▸ WHAT THE TASK REQUIRES: Leave out the pictures and repeat the data exactly.
BEGIN
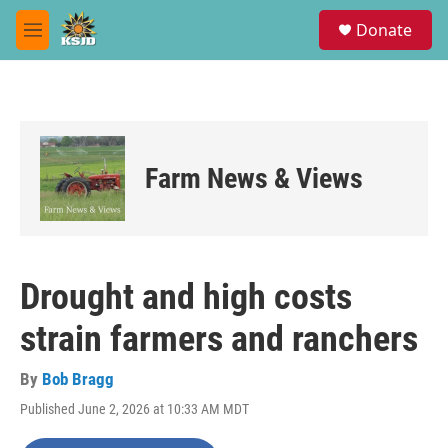
Skip to main content
S
Donate
e
M
a
e
r
n
c
u
h
u
e
Farm News & Views
r
y
Drought and high costs
strain farmers and ranchers
By
Bob Bragg
Published June 2, 2026 at 10:33 AM MDT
END
▸ YOUR SOLUTION:
Skip to main content
S
Donate
e
M
a
e
r
n
c
u
h
u
e
Farm News & Views
r
y
Drought and high costs
strain farmers and ranchers
By
Bob Bragg
Published June 2, 2026 at 10:33 AM MDT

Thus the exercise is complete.